Seyda-i Konyevi (ks)'nin zahiri hocalarından birisi onun için; "Yalnız o talebeliğin hakkını veriyordu." buyurmuştur.
Seyda-i Konyevi (ks), Muhammed Diyauddin (ks)'in torunlarından molla Takyeddin'in halifesi molla Abdulbaki ve Seyda-i Süleyman Banihi'den de ilim tahsil etti. Birkaç Alimden daha ilim tahsil ederek en son Gavs-ı Bilvanisi (ks)'nin halifelerinden Abdussamed-i Ferhendi (ks)'nin yanına geldi. Onun yanında bir yıl kaldıktan sonra zahiri ilimlerden icazet aldı. Daha sonra Allah-u Zülcelal nasip ettiğinden, Abdussamed-i Ferhendi (ks), onun güzel ahlakından dolayı kızıyla evlendirdi.
Seyda-i Konyevi (ks), Abdussamed-i Ferhendi (ks)'nin yanında iken icazetine iki ay kala şöyle bir rüya gördü; "Şah-ı Hazne (ks)'nin oğlu, Şeyh Aleaddin'nin bir elçisi, şeyh Aleaddin'in; "Ben filan yerdeyim, bekliyorum, acele gel!" dediğini nakletti. Bu rüyanın işaretiyle Şeyh Aleaddin'nin yanına giderek ona intisap etti. Kısa bir zaman sonra Şeyh Aleaddin vefat edince, köyüne döndü. O zamanlar dayısı o köyün imamı idi.

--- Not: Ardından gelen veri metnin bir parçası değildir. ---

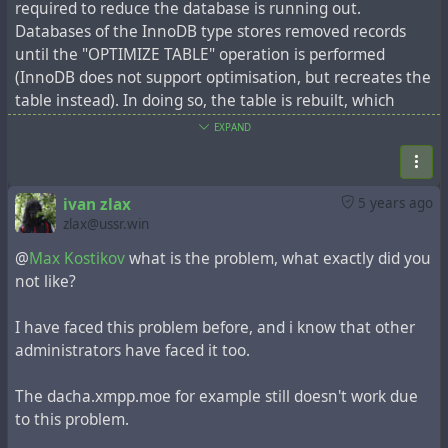
required to reduce the database is running out.
Databases of the InnoDB type stores removed records
until the "OPTIMIZE TABLE" operation is performed
(InnoDB does not support optimisation, but recreates the
table instead). In doing so, the table is rebuilt, which
requires sufficient free space.
EXPAND
Sometimes administrators have a problem: the tables
grow to such an extent that there is the lack of free
space to do optimization. This problem is accompanied by
ivan zlax
5 years ago
the error "The table 'item' is full. Operation failed".
zlax@ussr.win
Check how many entries you have in the 'item' table,
@
Max Kostikov
what is the problem, what exactly did you
maybe hundreds of thousands of entries, maybe more
not like?
than a million. The procedure for deleting outdated
records is time-consuming, so it is recommended that you
I have faced this problem before, and i know that other
do everything in stages, for example in portions of 50,000
administrators have faced it too.
records.
Above all, make a database backup. Next, the necessary
The dacha.xmpp.moe for example still doesn't work due
parameters must be set:
to this problem.
util/config system.sys_expire_days 50
This parameter will determine the mark for deleting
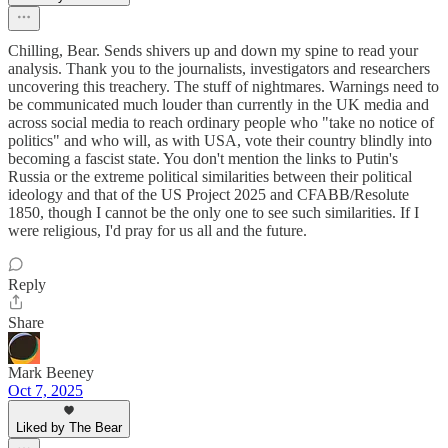
Chilling, Bear. Sends shivers up and down my spine to read your
analysis. Thank you to the journalists, investigators and researchers
uncovering this treachery. The stuff of nightmares. Warnings need to
be communicated much louder than currently in the UK media and
across social media to reach ordinary people who "take no notice of
politics" and who will, as with USA, vote their country blindly into
becoming a fascist state. You don't mention the links to Putin's
Russia or the extreme political similarities between their political
ideology and that of the US Project 2025 and CFABB/Resolute
1850, though I cannot be the only one to see such similarities. If I
were religious, I'd pray for us all and the future.
Reply
Share
Mark Beeney
Oct 7, 2025
Liked by The Bear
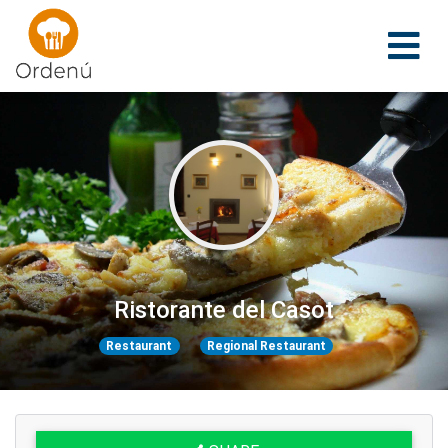
Ordenu
Ristorante del Casot
Restaurant
Regional Restaurant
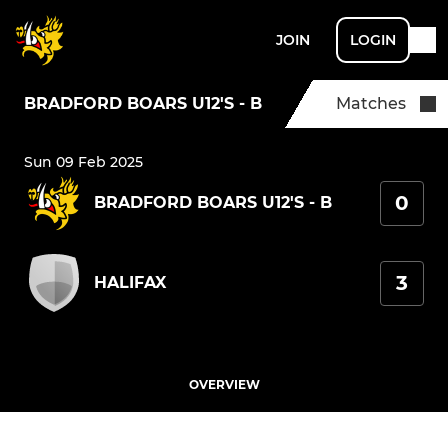
JOIN
LOGIN
BRADFORD BOARS U12'S - B
Matches
Sun 09 Feb 2025
0
BRADFORD BOARS U12'S - B
3
HALIFAX
OVERVIEW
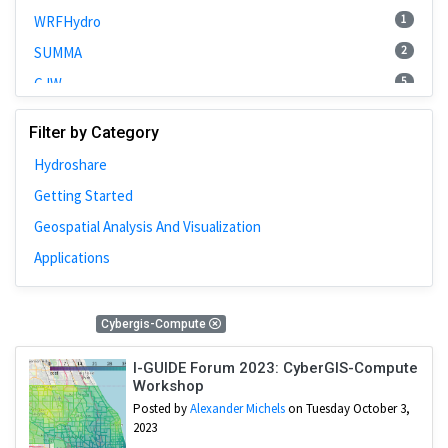
1
WRFHydro
2
SUMMA
5
CJW
2
Spatial Access
Filter by Category
1
COVID-19
Hydroshare
12
Cybergis-Compute
Getting Started
1
RHESSys
Geospatial Analysis And Visualization
3
CyberGIS-Compute Service
Applications
1
National Water Model
2
HPC
12 Results
Cybergis-Compute
5
HydroShare
1
CAMELS
I-GUIDE Forum 2023: CyberGIS-Compute
Workshop
3
Spatial Accessibility
Posted by
Alexander Michels
on Tuesday October 3,
1
Chicago
2023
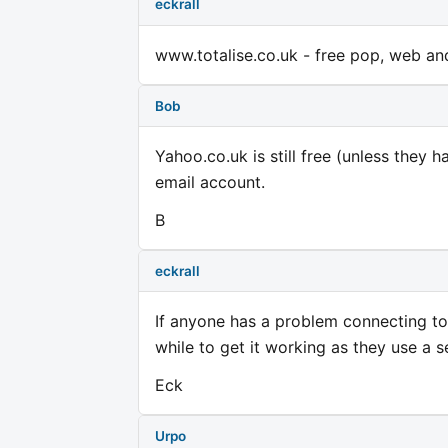
eckrall
www.totalise.co.uk - free pop, web and
Bob
Yahoo.co.uk is still free (unless they 
email account.
B
eckrall
If anyone has a problem connecting to 
while to get it working as they use a s
Eck
Urpo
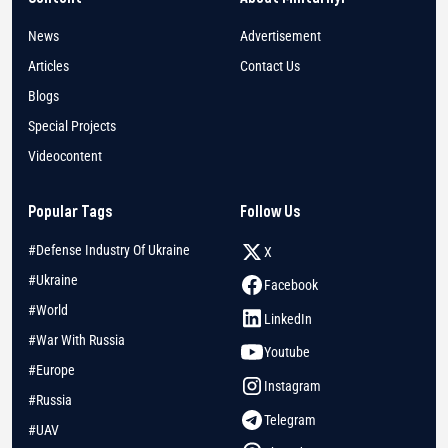
News
Advertisement
Articles
Contact Us
Blogs
Special Projects
Videocontent
Popular Tags
Follow Us
#Defense Industry Of Ukraine
X
#Ukraine
Facebook
#World
LinkedIn
#War With Russia
Youtube
#Europe
Instagram
#Russia
Telegram
#UAV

Dayısı görevden ayrılınca, köy halkı ona imamlık yapmasını teklif ettiler. Seyda-i Konyevi (ks) kendi köyü olması sebebiyle ilk önce kabul etmek istemedi. Ancak çok ısrar üzerine onlara iki şart koştu.
Bu şartlardan birincisi; çalgılı düğünlerin terkedilmesi ve kadınlarla erkeklerin bir arada oynamamaları idi.
İkincisi; beraberinde getirdiği talebelerin, bakımının üstlenilmesi idi. Köylüler bu şartları kabul ettiler. Orada küçük bir medrese yaparak üç yıl ikamet etti.
Üç yıl sonra kendi tabirleriyle oradaki nasibi bitti. Köylülerden birisi düğününü çalgılı bir şekilde yapınca, oradan ayrıldı. Bazı geceler hayırlı bir yer ve hayırlı bir nasip dileyerek ağladığı söylenir. Allah-u Zülcelal onun bu duasını kabul etti.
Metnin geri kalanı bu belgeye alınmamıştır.